If you are looking for high performance loudspeakers that are the result of the meticulous development process from a company that takes the science of sound seriously yet understands luxury, the Monitor Audio Platinum Series PL300 II ($14,500/pair) is worth a demo. It’s a new design, unveiled at last week’s AXPONA 2017 audio show in Chicago.
Monitor Audio’s specialty is metal-dome drivers, it claims to be the world’s foremost expert in developing this transducer type. It also has refined the use of ceramic-coated aluminium/magnesium bass drivers that are highly resistant to flexing. The company is been around for over four decades and knows what it’s doing when it comes to building great speakers, so check out this video from the show.
The Platinum Series PL300 II is one of three tower speakers in the lineup, falling between the PL200 II and PL500 II. It’s a three way design that contains four drivers and weighs 120 pounds per speaker.
Dual 8″ long-throw woofers handle the bass. A 4″ midrange and a 1″ AMT (folded-ribbon) tweeter take care of mids and highs. This system offers a frequency response of 28 Hz to 100 kHz (-6 dB) and offers a maximum RMS power handling of 300 watts. It’s a 4 ohm design with 90 dB sensitivity.
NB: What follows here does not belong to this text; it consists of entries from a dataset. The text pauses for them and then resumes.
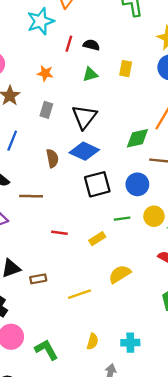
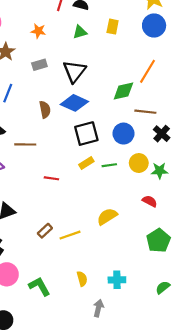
gray rectangle: (46, 110) -> (39, 65), turned 56
yellow rectangle: (97, 239) -> (86, 163), moved
brown rectangle: (38, 279) -> (45, 231), moved, turned -32
yellow semicircle: (93, 341) -> (82, 279), turned -32

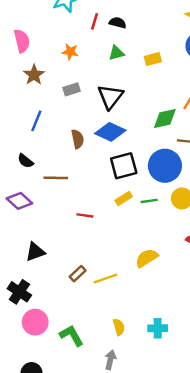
yellow rectangle: (113, 27) -> (153, 59), moved, turned 64
blue circle: (123, 134) -> (165, 166), size x1.4
gray arrow: (98, 308) -> (110, 360), moved

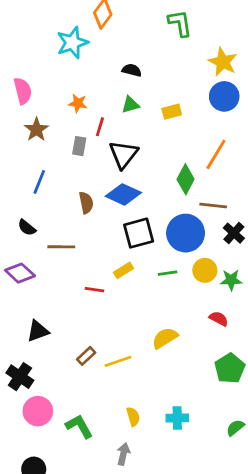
red line: (95, 21) -> (100, 127), moved
gray rectangle: (72, 89) -> (79, 146), turned -63
green diamond: (165, 118) -> (186, 179), turned -50
yellow rectangle: (124, 198) -> (123, 270), moved

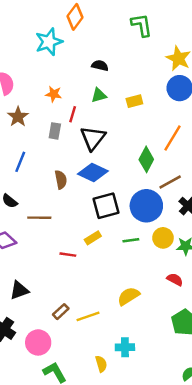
brown line: (213, 205) -> (170, 182), turned -35
pink circle: (38, 411) -> (38, 342), moved
cyan cross: (177, 418) -> (125, 347), moved

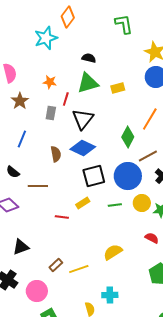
green triangle: (99, 95) -> (88, 83), size x1.6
Monitor audio says you can expect 117.8 dBA of output from a pair, although the conditions for that measurement are not mentioned. Crossover points are set to 500 Hz and 3.4 kHz. These are good specs, but they only tell part of the story, a good listening session tells the rest. Here are my notes from the show:
“Fields of Gold” by Eva Cassidy on Songbird is a sweet, delicate track. Speakers sound euphonic, casting an impeccable soundstage that does not merely render the speakers invisible, it effectively eliminates the system as a distraction. No bass in this cut to speak of, but shows off midrange and treble prowess of the towers.
“Uptown Funk” by Brice Maxwell on Magic X had a funky vibe. With brash horns and driving bass, it’s a tricky mix. These towers make a recording that can sound congested on lesser systems feel open.
Now we’ve got proof of bass prowess. “Flight of the Cosmic Hippo” by Bela Fleck and the Flecktones, on Greatest Hits of the 20th Century. Even though they cost five figures, these speakers sound like they could be worth the asking price. The bass licks are super-deep, clean, and utterly guttural in terms of physical impact. At shows, normal rules of what represents value go out the window when you hear a great performance like this.
Lorde’s “Glory and Gore” from Pure Heroine are for folks who love speakers that truly, genuinely don’t need subs. Long story short, these speakers are real winners.
Wrapping things up, “Panic Station” by Muse from The 2nd Law rocked out. Crunchy guitar and a driving kick drum did the heavy lifting for the song. Monitor Audio Platinum Series PL300 II speakers delivered sonic goodness featuring seamless imaging, tons of detail, great bass, and notably exciting dynamics. Not merely competent speakers, these are a fun but also gratifying listen.